Wednesday 27 June 2012

The case of the missing shower gel

America is a truly wonderful place.  As we flew into Washington DC I was, as usual, flabbergasted by the range of services and utilities available to the discerning and not-so-discerning consumer.   In a society which has taken the Victorian concept of entrepreneurism to unimaginable heights, business opportunities for manufacturing and/or services to make one’s life easier abound.  If one wanted to set up a booth in an airport wherein one could have one’s nose-hairs trimmed before that all-important business meeting, they would make a space available.  One almost gets the feeling that anything that happens which irritates is not seen as an annoyance but as an opportunity to invent something to ensure that whatever it was doesn’t happen to anyone else.
Upon arrival at our hotel, therefore, and checking into our room, I was suddenly struck by something which, in Houston, I had presumed to be a local foible but which turns out to be endemic to the country:  no shower gel.  Compared to the usual Holiday Inn Express on the M4 corridor near Slough, of course, the bathroom is the very lap of luxury and conspicuous consumption.  There are shoe-cleaning kits, cotton buds, sewing kits, mouthwash, numerous sizes of bars of soap, body lotion, hand lotion, eyewash, exfoliants and make-up remover.  But no shower gel. 

Is there a reason for this?  Was a laboratory mouse washed for sixty days continually with shower gel and then developed a tumour leading to the immediate Federal banning of the product?  Is shower gel the property of a cartel that has overpriced the licence to manufacture?  Given that Americans shower more than the rest of the world put together, what can explain this absence of the most important invention since the espresso machine?
Perhaps more importantly, is this an opportunity which the US business school professors have missed?  Should the School of Management & Business at Aber be fast-tracking a new course in liquid soap manufacturing?  If someone does crack this market, does this blog serve as a patent-pending on the idea?

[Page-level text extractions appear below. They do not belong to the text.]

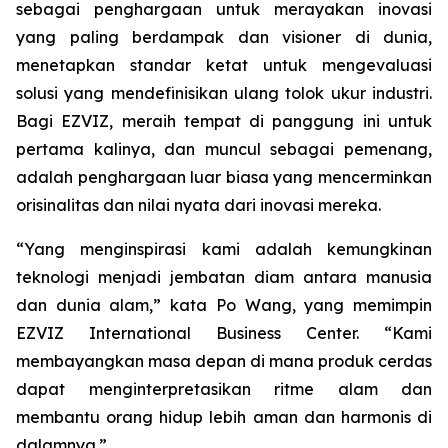
sebagai penghargaan untuk merayakan inovasi
yang paling berdampak dan visioner di dunia,
menetapkan standar ketat untuk mengevaluasi
solusi yang mendefinisikan ulang tolok ukur industri.
Bagi EZVIZ, meraih tempat di panggung ini untuk
pertama kalinya, dan muncul sebagai pemenang,
adalah penghargaan luar biasa yang mencerminkan
orisinalitas dan nilai nyata dari inovasi mereka.
“Yang menginspirasi kami adalah kemungkinan
teknologi menjadi jembatan diam antara manusia
dan dunia alam,” kata Po Wang, yang memimpin
EZVIZ International Business Center. “Kami
membayangkan masa depan di mana produk cerdas
dapat menginterpretasikan ritme alam dan
membantu orang hidup lebih aman dan harmonis di
dalamnya.”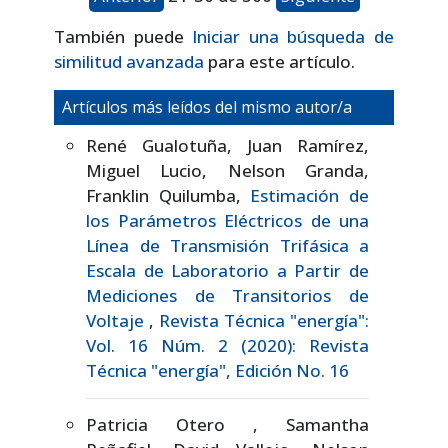
También puede
Iniciar una búsqueda de
similitud avanzada
para este artículo.
Artículos más leídos del mismo autor/a
René Gualotuña, Juan Ramírez,
Miguel Lucio, Nelson Granda,
Franklin Quilumba,
Estimación de
los Parámetros Eléctricos de una
Línea de Transmisión Trifásica a
Escala de Laboratorio a Partir de
Mediciones de Transitorios de
Voltaje
,
Revista Técnica "energía":
Vol. 16 Núm. 2 (2020): Revista
Técnica "energía", Edición No. 16
Patricia Otero , Samantha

But I digress ... as usual.  Far more important than chasing a bar of soap round the shower cubicle (as I don’t have fingers this is more difficult than might first appear) was the arrival in DC of the Vice Chancellor, Prof April McMahon.  Given the circumstances – two powerful women sharing the same stage – we got on famously.   An eminent linguistics professor, April learnt Welsh in the three months between her appointment and arrival and we were able to natter away to each other without Julian, a fey Saesneg who has enough trouble making himself understood in English, being able to follow the conversation.
Our alumni event took place at the offices of the Promontory Group in central Washington, thanks once again to the generosity of Debra Cope.  The assembled throng hung on every word of the VC in DC as she spoke about the changes taking place at Aber and, most excitingly, of the plans for the future of Old College.   As so often happens, the event overran by nearly an hour and only the arrival of security and the imminent threat of overtime for the cleaning staff brought the evening to a close.



Now it’s off to the Big Apple.  The VC and her team have an impossible schedule as they visit current and potential institutional partners all over the north-east as well as attend our alumni events.  In comparison, we have it easy as all of Julian’s meetings are in the major conurbations.  The downside is that the tiny commuter aircraft flying between DC and NYC (think: flying pencil) always give me the heebie-jeebies.